## Aim of the task
Keep every line of the data below that has the string "produtos" and present those lines.

## Excerpts from a dataset
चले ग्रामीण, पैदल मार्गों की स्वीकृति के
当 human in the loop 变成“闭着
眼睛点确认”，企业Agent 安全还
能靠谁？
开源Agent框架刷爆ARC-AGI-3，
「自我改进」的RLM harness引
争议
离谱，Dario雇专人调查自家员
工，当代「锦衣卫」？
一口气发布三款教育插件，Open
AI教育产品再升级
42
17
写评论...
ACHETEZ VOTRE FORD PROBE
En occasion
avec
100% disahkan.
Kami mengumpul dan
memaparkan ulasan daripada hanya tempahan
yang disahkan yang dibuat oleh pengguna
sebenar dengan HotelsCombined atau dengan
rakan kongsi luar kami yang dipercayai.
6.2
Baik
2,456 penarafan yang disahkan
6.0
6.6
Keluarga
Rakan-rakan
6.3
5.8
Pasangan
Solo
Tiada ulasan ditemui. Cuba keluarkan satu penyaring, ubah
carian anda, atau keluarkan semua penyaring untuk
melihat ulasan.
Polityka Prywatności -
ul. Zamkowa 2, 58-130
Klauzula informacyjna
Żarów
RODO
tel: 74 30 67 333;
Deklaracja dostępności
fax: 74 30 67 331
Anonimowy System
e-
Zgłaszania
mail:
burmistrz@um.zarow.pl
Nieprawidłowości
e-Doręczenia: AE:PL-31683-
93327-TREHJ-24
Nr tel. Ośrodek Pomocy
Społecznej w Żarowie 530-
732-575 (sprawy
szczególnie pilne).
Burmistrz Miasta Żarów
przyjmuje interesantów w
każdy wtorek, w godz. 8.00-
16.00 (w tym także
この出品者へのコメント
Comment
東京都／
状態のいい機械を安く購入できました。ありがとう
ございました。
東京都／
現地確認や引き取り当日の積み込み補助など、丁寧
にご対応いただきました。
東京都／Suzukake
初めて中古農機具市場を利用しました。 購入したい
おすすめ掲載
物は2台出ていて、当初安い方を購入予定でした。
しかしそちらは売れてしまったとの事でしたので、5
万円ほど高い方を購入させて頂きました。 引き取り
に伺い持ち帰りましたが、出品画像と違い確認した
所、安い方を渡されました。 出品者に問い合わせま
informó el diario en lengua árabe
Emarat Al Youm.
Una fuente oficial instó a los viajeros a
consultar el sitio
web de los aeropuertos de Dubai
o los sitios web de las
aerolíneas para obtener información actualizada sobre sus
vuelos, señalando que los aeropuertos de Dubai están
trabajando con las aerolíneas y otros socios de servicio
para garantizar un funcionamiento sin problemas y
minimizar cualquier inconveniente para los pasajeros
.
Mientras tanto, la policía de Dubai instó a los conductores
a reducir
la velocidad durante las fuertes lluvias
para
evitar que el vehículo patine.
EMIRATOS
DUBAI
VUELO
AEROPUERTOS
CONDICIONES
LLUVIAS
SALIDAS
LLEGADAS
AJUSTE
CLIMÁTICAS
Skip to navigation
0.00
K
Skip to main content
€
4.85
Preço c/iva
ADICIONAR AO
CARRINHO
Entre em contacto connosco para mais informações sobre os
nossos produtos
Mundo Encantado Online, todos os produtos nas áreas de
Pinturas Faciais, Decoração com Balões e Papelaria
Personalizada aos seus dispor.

## Result of the task
nossos produtos
Mundo Encantado Online, todos os produtos nas áreas de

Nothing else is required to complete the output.